# sarah-marie belcastro

free-range mathematician

I am a mathematician who knits as well as a knitter who does mathematics. It has always seemed natural to me to combine mathematics and knitting, whether that results in knitting a model of a mathematical object or in using mathematics to design a garment. Indeed, over my mathematical life both of these types of combinations have occurred. Most of the mathematical models I have created are only of aesthetic value and have no real function; it is rare that I am able to adapt a mathematical object for use as a garment. (It is perhaps too much to hope that I could regularly combine artistry and function in addition to knitting and mathematics.)

16" x 16" x 1/2"
Knitted hand-dyed wool
2013

A (p,q) torus link traverses the meridian cycle of a torus p times and the longitudinal cycle q times; when p and q are coprime, the result is a knot, and when not (ha!) the result is a gcd(p,q)-component link with each component a (p/gcd(p,q), p/gcd(p,q)) torus knot.

Here we have (in increasing order of complexity) a (4,2) torus link, a (6,4) torus link, and an (8,6) torus link. Each is knitted so that both the knotting and the linking are intrinsic to the construction (rather than induced afterwards via grafting). They were made as proof-of-concept for the methodology for knitting torus knots and links that the artist introduced at the 2014 JMM.

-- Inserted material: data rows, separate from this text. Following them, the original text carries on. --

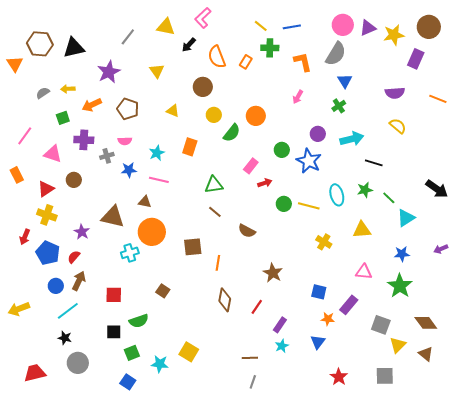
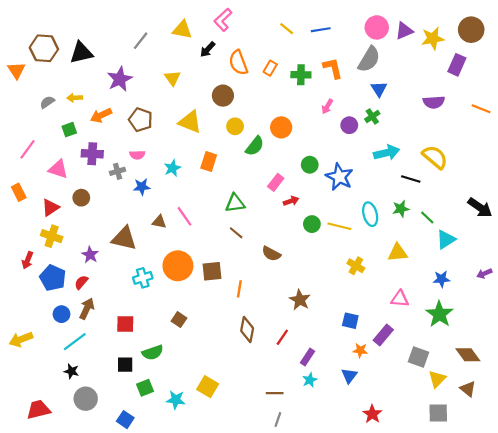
green cross: (270, 48) -> (301, 75), moved
yellow triangle: (173, 111) -> (190, 122), size x1.6
yellow semicircle: (398, 126) -> (435, 157), moved, size x1.4
purple circle: (318, 134) -> (349, 125), moved
pink line: (159, 180) -> (185, 216), moved, turned 42
orange circle: (152, 232) -> (178, 266), moved
gray square: (385, 376) -> (438, 413), moved
blue square: (128, 382) -> (125, 420), moved

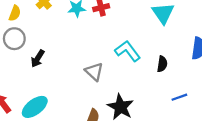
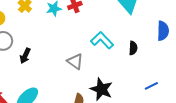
blue line: (179, 97) -> (151, 86), moved

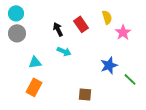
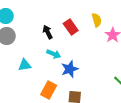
blue star: (109, 65) -> (70, 69), moved
orange rectangle: (34, 87) -> (49, 90), moved

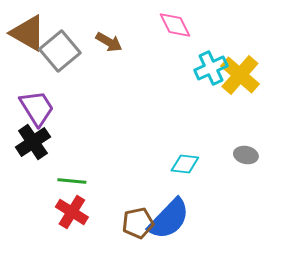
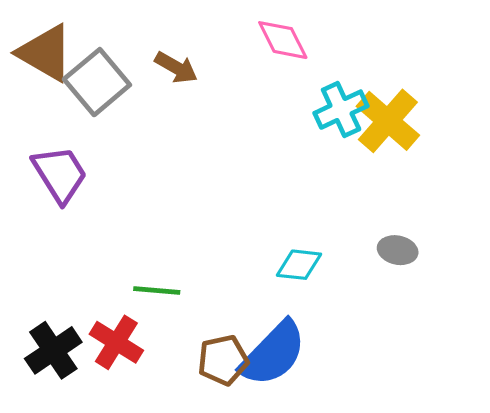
black cross: (33, 142) -> (53, 350), moved
green line: (72, 181) -> (157, 291), moved

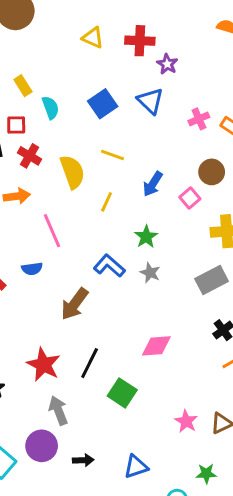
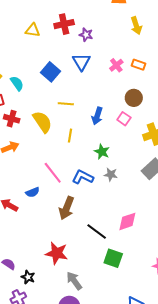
blue triangle: (150, 101) -> (81, 62), turned 30
pink line: (52, 231) -> (53, 173), moved
black line: (90, 363) -> (97, 232), moved, turned -65

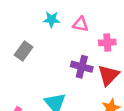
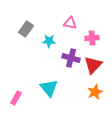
cyan star: (51, 19) -> (49, 41), moved
gray rectangle: (24, 51) -> (26, 29), moved

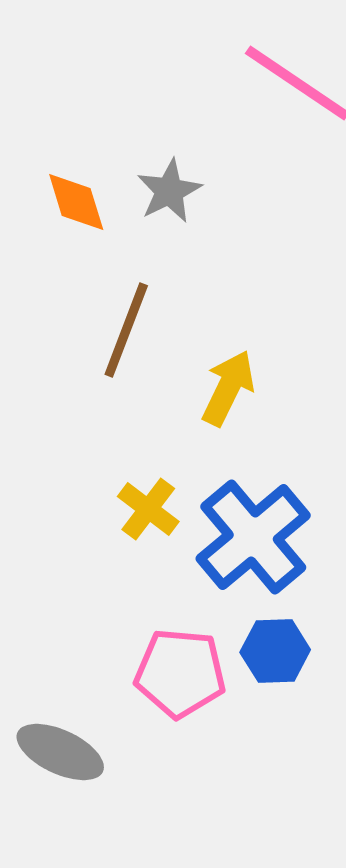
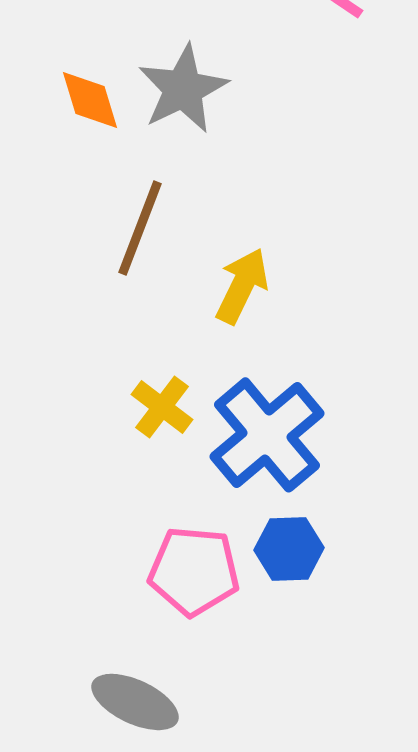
gray star: (169, 191) -> (183, 89), size x1.4
gray ellipse: (60, 752) -> (135, 702), moved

The smallest polyhedrally embedded snark on a small Klein bottle
12" x 12" x 6"
Three printed photographs and one knitted wool (Dream in Color Classy) object
2013 and 2014

An embedding of a graph on a surface shows the graph without edges crossing. Instantiated here is the smallest possible snark graph embedded polyhedrally on the Klein bottle (proved in 2012 by the artist). It is properly edge-colored.

Constructing a knitting pattern for this object was arduous. To avoid obvious seams, a symmetric and uniform texture was needed; surface texture dictated that adjacent stitches interlock colors; and, for an edge to be clearly visible it had to be at least two rows long/stitches wide. Additionally, the graph needed to be distributed as evenly as possible across the surface, and many iterations were needed to produce an acceptable embedding. Construction was also arduous; 125 ends needed to be woven in.